### About this exercise
Where the records below show a line containing "m Sistemleri Mühendisliği, Biyomedikal", start copying; end with the line containing "i, Entegre Devreler, Bilgisayar Donanımı ve", and copy it too.

(Stored data entries)
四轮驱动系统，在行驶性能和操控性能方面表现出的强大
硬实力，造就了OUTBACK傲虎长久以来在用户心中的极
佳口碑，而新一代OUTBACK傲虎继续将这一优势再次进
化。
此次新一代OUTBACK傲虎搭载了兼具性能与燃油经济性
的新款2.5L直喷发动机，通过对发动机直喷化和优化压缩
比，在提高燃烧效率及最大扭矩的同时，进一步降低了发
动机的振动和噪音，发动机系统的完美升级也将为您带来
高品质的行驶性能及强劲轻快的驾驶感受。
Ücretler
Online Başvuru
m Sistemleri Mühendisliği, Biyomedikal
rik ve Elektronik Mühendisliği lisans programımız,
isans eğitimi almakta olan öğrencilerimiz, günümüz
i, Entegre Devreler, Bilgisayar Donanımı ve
...
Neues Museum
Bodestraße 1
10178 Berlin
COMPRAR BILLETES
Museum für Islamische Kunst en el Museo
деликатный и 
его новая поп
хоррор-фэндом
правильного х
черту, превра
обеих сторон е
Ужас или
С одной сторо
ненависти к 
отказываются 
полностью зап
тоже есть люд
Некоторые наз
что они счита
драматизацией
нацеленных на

### Solved exercise
m Sistemleri Mühendisliği, Biyomedikal
rik ve Elektronik Mühendisliği lisans programımız,
isans eğitimi almakta olan öğrencilerimiz, günümüz
i, Entegre Devreler, Bilgisayar Donanımı ve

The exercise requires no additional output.